## What is a Histogram?

Histograms are similar to bar charts; they are a way to display counts of data. A bar graph charts actual counts against categories; The height of the bar indicates the number of items in that category. A histogram displays the same categorical variables in “bins”.

When you create a histogram, you are creating a bar chart that shows how many data points are within a range (an interval), called a bin. Normally, you choose the range that best fits your data. There are **no set rules about how many bins** you can have, but the rule of thumb is 5-20 bins. Any more than 20 bins and your graph will be hard to read. Fewer than 5 bins and your graph will have little (if any) meaning. Most graphs you’ll create in elementary statistics will have about 5 to 7 bins.

Another **rule of thumb** for bins is that if a value falls into two bins, place it in the upper bin. For example, if you are making a histogram of ages and your bins include 40-42 and 42-44, a participant who is 42 years old should be placed in the 42-44 bin.

### What does the height of a bar in a histogram represent?

Unlike a bar chart, the *area* of a bar in a histogram represents the frequency, not the height. The frequency is calculated by multiplying the width of the bin by the height. The height of a bar in a histogram indicates frequency (counts) *only if the bin widths are evenly spaced.* For example, if you are plotting magnitudes of earthquakes and your bins are 3-5, 5-7 and 7-9, each bin is spaced two numbers apart and so the height of the bar would equal the frequency. However, histograms don’t always have even bins. When a histogram has uneven bins, the height does not equal the frequency.

## Make a histogram: Overview

A histogram is a way of graphing groups of numbers according to how often they appear. This article will show you how to make one by hand, but you’re *much* better off using technology, like making an Excel 2007 histogram. Choosing bins in statistics is usually a matter of an educated guess. When you make a histogram by hand, you’re stuck with your original bin settings. With Excel (or other software), you can change the bins *after* you’ve created the histogram, giving you the ability to play around with bin sizes until you have a chart you’re happy with. OK, enough of lecturing about technology. Sometimes you might *have* to make a histogram by hand, especially if you’re making a relative frequency histogram; Technology like TI-83s will only create regular frequency histograms. If you *have* to create a histogram by hand, here’s the easy way.

## Make a Histogram: Steps

**Sample question:** Create a histogram for the following test scores: 99, 97, 94, 88, 84, 81, 80, 77, 71, 25.

Step 1: **Draw and label your x and y axis**. For this example, the x-axis would be labeled “score” and the y-axis would be labeled “relative frequency %.”

Step 2: **Choose the number of bins** (how to choose bin sizes in statistics) and label your graph. For this sample, question, groups of 10 (the x-axis values are the bins) are a good choice (it looks like you’ll have 5 bars of one or two items in the group).

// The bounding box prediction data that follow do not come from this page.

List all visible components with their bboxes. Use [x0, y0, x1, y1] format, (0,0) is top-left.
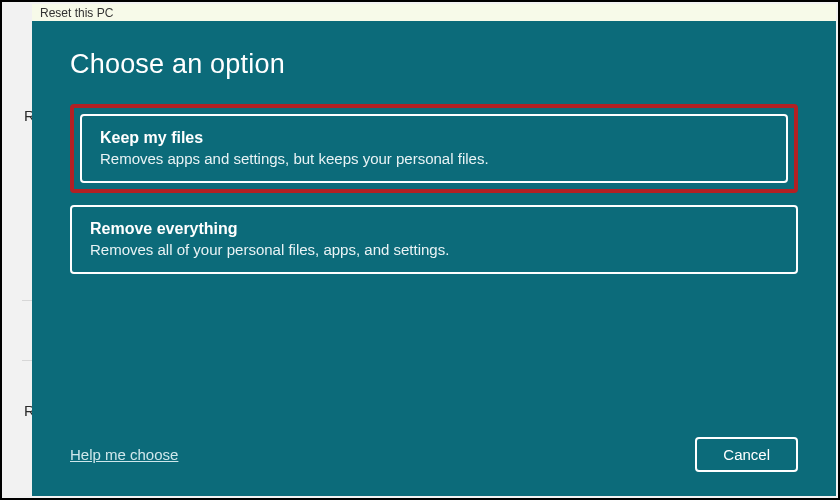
- dialog-title-bar: Reset this PC: [32, 4, 836, 22]
- help-me-choose-link[interactable]: Help me choose: [70, 446, 178, 463]
- dialog-window-title: Reset this PC: [40, 6, 113, 20]
- screenshot-frame: R R Reset this PC Choose an option Keep …: [0, 0, 840, 500]
- dialog-footer: Help me choose Cancel: [70, 437, 798, 472]
- option-keep-my-files[interactable]: Keep my files Removes apps and settings,…: [80, 114, 788, 183]
- option-keep-my-files-description: Removes apps and settings, but keeps you…: [100, 150, 768, 167]
- reset-pc-dialog: Choose an option Keep my files Removes a…: [32, 21, 836, 496]
- option-remove-everything-description: Removes all of your personal files, apps…: [90, 241, 778, 258]
- option-keep-my-files-title: Keep my files: [100, 129, 768, 147]
- option-remove-everything[interactable]: Remove everything Removes all of your pe…: [70, 205, 798, 274]
- option-remove-everything-title: Remove everything: [90, 220, 778, 238]
- dialog-heading: Choose an option: [70, 49, 798, 80]
- spacer: [70, 292, 798, 437]
- highlighted-selection: Keep my files Removes apps and settings,…: [70, 104, 798, 193]
- cancel-button[interactable]: Cancel: [695, 437, 798, 472]
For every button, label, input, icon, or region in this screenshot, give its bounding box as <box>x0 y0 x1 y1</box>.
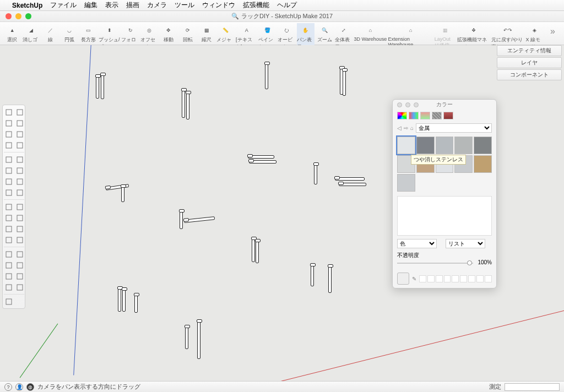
opacity-slider[interactable]: 100% <box>397 259 492 267</box>
model-nail[interactable] <box>249 160 276 164</box>
material-swatch[interactable] <box>436 137 454 154</box>
tray-entity-info[interactable]: エンティティ情報 <box>497 45 562 56</box>
tray-components[interactable]: コンポーネント <box>497 69 562 80</box>
palettes-tab[interactable] <box>420 112 430 119</box>
menu-file[interactable]: ファイル <box>50 1 77 10</box>
tray-layers[interactable]: レイヤ <box>497 57 562 68</box>
menu-camera[interactable]: カメラ <box>147 1 167 10</box>
tool-select[interactable] <box>4 107 13 117</box>
tool-followme[interactable] <box>15 155 24 164</box>
model-nail[interactable] <box>186 92 189 119</box>
tool-line[interactable] <box>4 118 13 128</box>
model-nail[interactable] <box>185 326 188 349</box>
tool-orbit[interactable] <box>4 224 13 233</box>
close-icon[interactable] <box>397 102 402 107</box>
color-cell[interactable] <box>476 275 484 282</box>
tool-offset[interactable] <box>15 177 24 186</box>
tool-prev[interactable] <box>15 235 24 244</box>
measurement-input[interactable] <box>505 383 560 391</box>
material-swatch[interactable] <box>397 137 415 154</box>
help-icon[interactable]: ? <box>4 383 12 391</box>
tool-protractor[interactable] <box>15 188 24 197</box>
model-nail[interactable] <box>184 216 215 223</box>
list-select[interactable]: リスト <box>446 239 485 248</box>
model-nail[interactable] <box>96 75 99 99</box>
material-swatch[interactable] <box>416 137 435 154</box>
menu-window[interactable]: ウィンドウ <box>202 1 235 10</box>
mode-select[interactable]: 色 <box>397 239 437 248</box>
tool-zoom[interactable] <box>15 224 24 233</box>
library-select[interactable]: 金属 <box>416 123 492 133</box>
tool-polygon[interactable] <box>4 140 13 150</box>
back-icon[interactable]: ◁ <box>397 125 402 131</box>
user-icon[interactable]: 👤 <box>15 383 23 391</box>
toolbar-rotate[interactable]: ⟳回転 <box>178 23 197 43</box>
material-swatch[interactable] <box>397 174 415 192</box>
tool-rect[interactable] <box>4 129 13 139</box>
toolbar-ew[interactable]: ⌂Extension Warehouse <box>388 23 433 47</box>
color-cell[interactable] <box>485 275 492 282</box>
model-nail[interactable] <box>121 186 124 202</box>
zoom-button[interactable] <box>25 13 31 19</box>
material-swatch[interactable] <box>474 155 492 173</box>
color-cell[interactable] <box>460 275 467 282</box>
color-cell[interactable] <box>444 275 451 282</box>
color-cell[interactable] <box>427 275 435 282</box>
geo-icon[interactable]: ◍ <box>26 383 34 391</box>
toolbar-move[interactable]: ✥移動 <box>160 23 178 43</box>
model-nail[interactable] <box>118 287 121 312</box>
tool-tape[interactable] <box>4 188 13 197</box>
menu-tools[interactable]: ツール <box>175 1 194 10</box>
tool-move[interactable] <box>4 166 13 175</box>
colors-window[interactable]: カラー ◁ ⇨ ⌂ 金属 色 リスト 不透明度 100% ✎ つや消しステンレス <box>392 99 497 288</box>
tool-solid[interactable] <box>4 282 13 292</box>
colorwheel-tab[interactable] <box>397 112 407 119</box>
toolbar-overflow[interactable]: » <box>545 23 561 40</box>
model-nail[interactable] <box>335 177 365 181</box>
tool-circle[interactable] <box>15 129 24 139</box>
tool-xray[interactable] <box>4 271 13 281</box>
model-nail[interactable] <box>314 164 317 184</box>
image-tab[interactable] <box>432 112 442 119</box>
toolbar-scale[interactable]: ▩縮尺 <box>198 23 216 43</box>
zoom-icon[interactable] <box>414 102 419 107</box>
color-cell[interactable] <box>452 275 459 282</box>
model-nail[interactable] <box>328 265 332 293</box>
color-cell[interactable] <box>436 275 443 282</box>
toolbar-zoom[interactable]: 🔍ズーム <box>316 23 334 43</box>
toolbar-3dw[interactable]: ⌂3D Warehouse <box>354 23 387 42</box>
tool-rotate[interactable] <box>15 166 24 175</box>
menu-draw[interactable]: 描画 <box>126 1 139 10</box>
tool-style[interactable] <box>15 260 24 270</box>
tool-pan[interactable] <box>4 235 13 244</box>
tool-walk[interactable] <box>15 249 24 259</box>
close-button[interactable] <box>6 13 12 19</box>
material-swatch[interactable] <box>454 137 473 154</box>
colors-titlebar[interactable]: カラー <box>393 100 496 110</box>
model-nail[interactable] <box>265 63 268 89</box>
tool-sandbox[interactable] <box>15 107 24 117</box>
tool-look[interactable] <box>4 260 13 270</box>
tool-arc[interactable] <box>15 140 24 150</box>
home-icon[interactable]: ⌂ <box>410 125 414 131</box>
menu-extensions[interactable]: 拡張機能 <box>243 1 269 10</box>
minimize-icon[interactable] <box>405 102 410 107</box>
nav-icon[interactable]: ⇨ <box>404 125 408 131</box>
model-nail[interactable] <box>343 69 346 96</box>
minimize-button[interactable] <box>15 13 21 19</box>
tool-intersect[interactable] <box>4 297 13 306</box>
model-nail[interactable] <box>339 183 366 186</box>
tool-position[interactable] <box>4 249 13 259</box>
current-color[interactable] <box>397 273 409 285</box>
tool-section[interactable] <box>4 213 13 222</box>
menu-view[interactable]: 表示 <box>105 1 118 10</box>
tool-3dw[interactable] <box>15 271 24 281</box>
model-nail[interactable] <box>248 155 274 159</box>
tool-text[interactable] <box>15 202 24 211</box>
tool-outer[interactable] <box>15 282 24 292</box>
toolbar-select[interactable]: ▲選択 <box>3 23 21 43</box>
menu-edit[interactable]: 編集 <box>84 1 97 10</box>
menu-help[interactable]: ヘルプ <box>277 1 297 10</box>
color-cell[interactable] <box>419 275 426 282</box>
material-swatch[interactable] <box>474 137 492 154</box>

Step 3: **Divide 100 by the number of data points **to get an idea of where to place your frequency “ticks”. We have 10 items in our data set, so it makes sense to count by 100/10 = 10% (one item would equal 10% of the total).

Step 4: **Count how many items are in each bin and then sketch a rectangle on the graph **that corresponds to the percentage of the total that bin fills. In this sample data set, the first bin (20-30) has 1 item, 70-80 has two items. If an item falls on a bin boundary (i.e. 80), place it in the *next* bin up (80 would go in 80-90).

*That’s it!*

**Tip: ** If you’re unsure about how many bins to choose, consider making a rough chart online with this Shodor.org tool. Play around with the bins (change the interval size) until you get a chart that you like the look of.

**Tip**: Choosing where to place the frequency ticks is also somewhat of a judgment call and is rarely an exact science. For example, if you had 21 items, you could place your ticks at 5% although each item would be slightly less than 5%. Bear that in mind when you sketch the graph.

**Warning:** Choosing optimal bin sizes gets *very* complex with large data sets (see this article for an example of the ugly math). The larger your data set, the better off you are using technology.

## The Bihistogram

A bihistogram is a graph made from two histograms (“bi” = two) in opposite directions. One histogram is above the axis and one is below it. The histograms can be back-to-back on opposite sides of either the y-axis or the x-axis. Each half represents a different category.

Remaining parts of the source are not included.